Las ceremonias de apertura de unos Juegos Olímpicos son a veces bonitas y a veces emocionantes, tienen ratos sorprendentes y ratos anodinos, sirven para aprender geografía y para darse cuenta de lo que ha cambiado el mundo en cuatro años (dense cuenta de que ahora Swazilandia es Eswatini, no les digo más), pero también resultan largas, muy largas, desmesuradamente largas, eternas. Cuando no hay público, además, esa sensación se acrecienta porque faltan las ovaciones y los aplausos, incluso las lágrimas. Ni siquiera había muchos jefes de estado en la tribuna, con lo que eso suele dar para cotillear. Estaban, además del emperador, que jugaba en casa, Alberto de Mónaco, que no se pierde una, y la mujer de Biden, que luce menos que Melania Trump pero al menos se mueve.

El momento culminante es el encendido del pebetero, pero a uno le parece que ese momento alcanzó su cénit en Barcelona y que desde entonces todo ha sido más o menos lo mismo.
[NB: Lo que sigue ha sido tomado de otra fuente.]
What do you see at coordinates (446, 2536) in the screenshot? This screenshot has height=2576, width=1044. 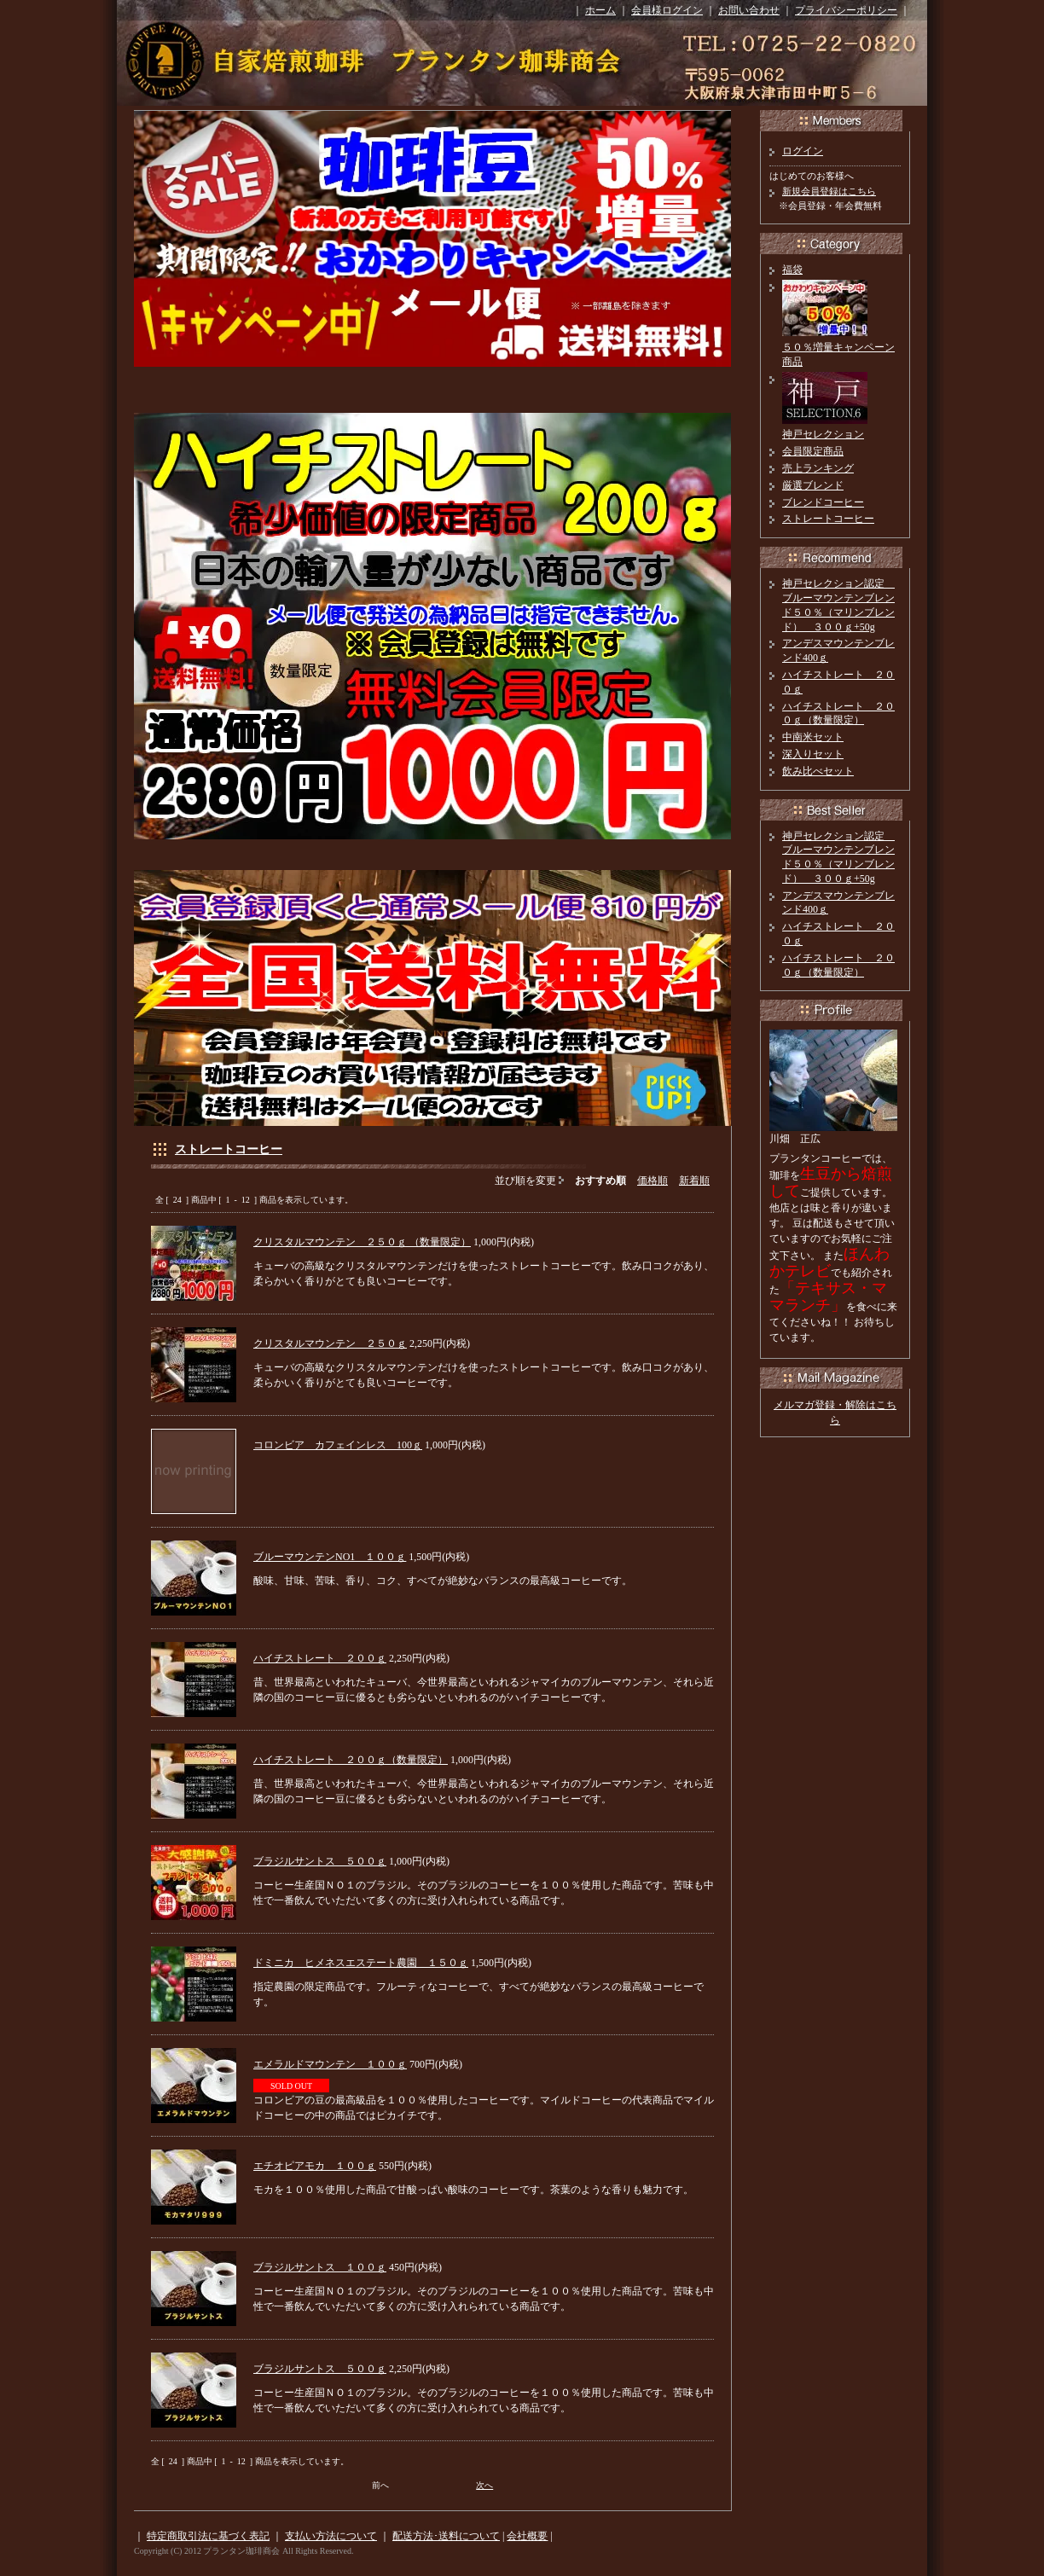 I see `配送方法･送料について` at bounding box center [446, 2536].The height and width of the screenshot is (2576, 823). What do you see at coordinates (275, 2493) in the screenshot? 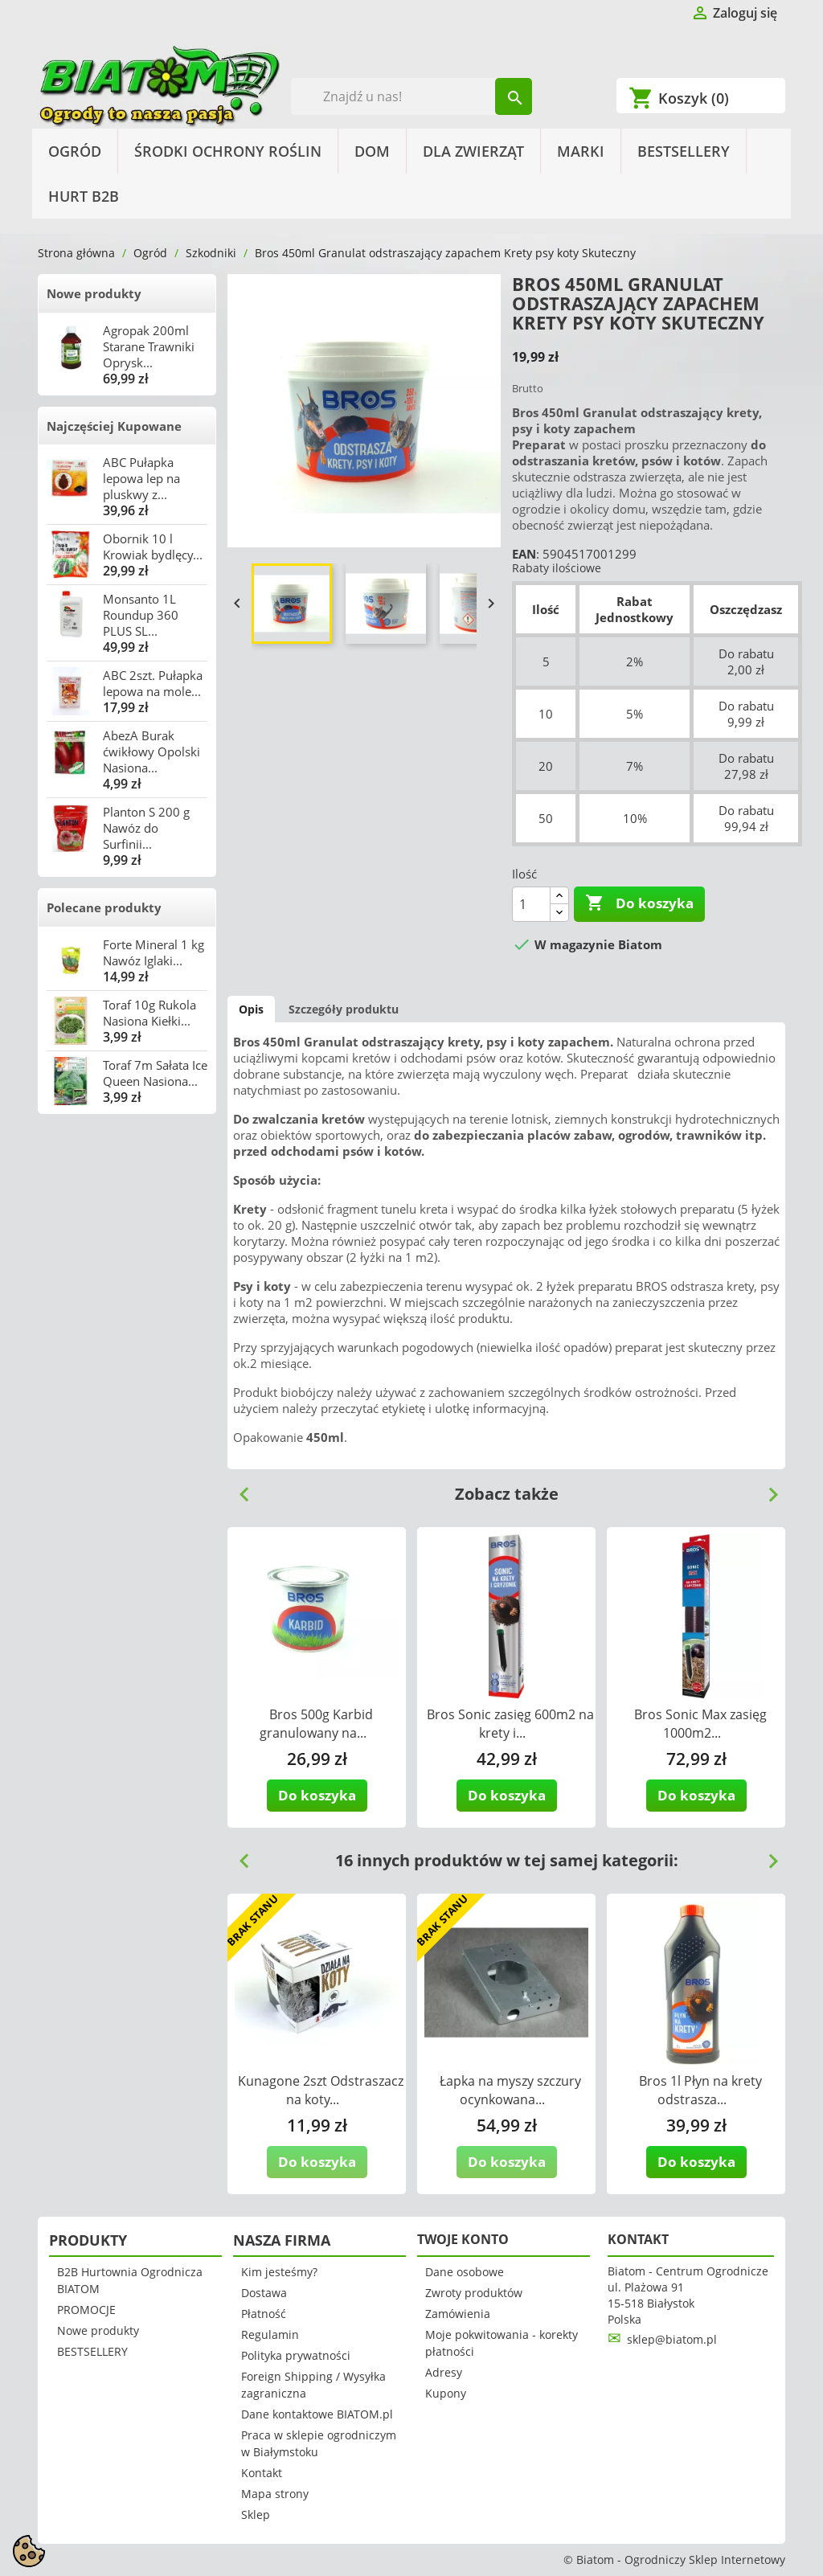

Ayer se abrió el monte Fuji y la tenista Naomi Osaka encendió la llama volcánica. Bien, sin más. Luego hubo fuegos artíficiales que salieron desde el estadio hacia el firmamento. Lo de Naomi llegó hacia las doce de la noche, hora local, con lo cual se cumplieron los peores pronósticos y la gala se fue casi hasta las cuatro horas. El desfile de deportistas puso de manifiesto que hay demasiados países en el mundo y también que gracias a las naciones africanas, caribeñas y del Pacífico sur esto tiene algo de gracia. Los europeos suelen ser más aburridillos y cuando se ponen a vestirse de fantasía, como los alemanes o los belgas, se les va la mano como si estuvieran actuando en Eurovisión. Al abanderado de Tonga, que de nuevo volvió a salir a pecho descubierto, con los músculos bien engrasados con aceite de coco, le salió un serio rival en su colega de Vanuatu, que también decidió airear sus pectorales en la noche tokiota. Eran, en realidad, los únicos que iban apropiadamente vestidos para el calor tórrido y húmedo que hacía. Resultaba mucho más chocante ver a los olímpicos de Costa Rica con la cazadora bien abrochada, como si sus abuelas les hubiesen obligado a llevarlas por si refrescaba.

Por lo demás, se comprobó que la paridad en el llevamiento de banderas es ahora la norma. No solo Saúl Craviotto y Mireia Belmonte compartieron asta, como estaba anunciado, sino que lo hicieron varias decenas de delegaciones. Entre ellas, asómbrense, Arabia Saudí, lo que no puede ser tomado sino como un signo positivo para la mujer: se empieza llevando la bandera y se acaba conduciendo. El espectáculo del desfile luce más con púbico, porque es entonces cuando la gente se viene arriba, pero estas son las servidumbres del covid y no sirve darle muchas vueltas. Con los asientos del estadio tapizados de colorines al menos se evitaba esa sensación de orfandad y la imagen televisiva quedaba resultona. Quizá el gran instante de la ceremonia, más allá de los clásicos, fue cuando la bola del mundo se formó sobre el estadio con un fantástico juego de luces (del que no conseguí ver el truco) y por los altavoces sonaba a todo trapo el 'Imagine' de John Lennon. Vale que sufrimos hoy en día un intolerable abuso del 'Imagine', que ya se utiliza hasta para inaugurar tiendas de ultramarinos, pero debemos reconocer que los cantantes de la gala (con Alejandro Sanz entre ellos) lo volvieron emocionante. Al público, de haberlo, se le hubiera caído una lagrimilla.

Al final, la ceremonia, que empezó un poco fúnebre, como corresponde con el tiempo que estamos viviendo, acabó con guiños a la cultura japonesa (uno sabe identificar el homenaje a los videojuegos y al teatro kabuki, tampoco más), con la bandera olímpica subida al palo mayor y con el fuego ardiendo en el monte Fuji. Y siempre hay algo de hipnótico, de esperanzador, en una llama que no se consume.